Task to carry out =>
Set down the entries that follow exactly as written, leaving out any images.

Source records =>
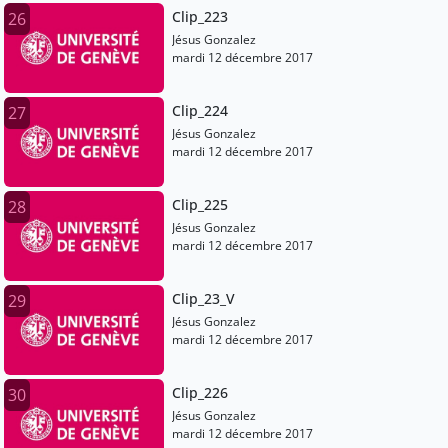
Clip_223
26
Jésus Gonzalez
mardi 12 décembre 2017
Clip_224
27
Jésus Gonzalez
mardi 12 décembre 2017
Clip_225
28
Jésus Gonzalez
mardi 12 décembre 2017
Clip_23_V
29
Jésus Gonzalez
mardi 12 décembre 2017
Clip_226
30
Jésus Gonzalez
mardi 12 décembre 2017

Answer for this exercise =>
Clip_223
26
Jésus Gonzalez
mardi 12 décembre 2017
Clip_224
27
Jésus Gonzalez
mardi 12 décembre 2017
Clip_225
28
Jésus Gonzalez
mardi 12 décembre 2017
Clip_23_V
29
Jésus Gonzalez
mardi 12 décembre 2017
Clip_226
30
Jésus Gonzalez
mardi 12 décembre 2017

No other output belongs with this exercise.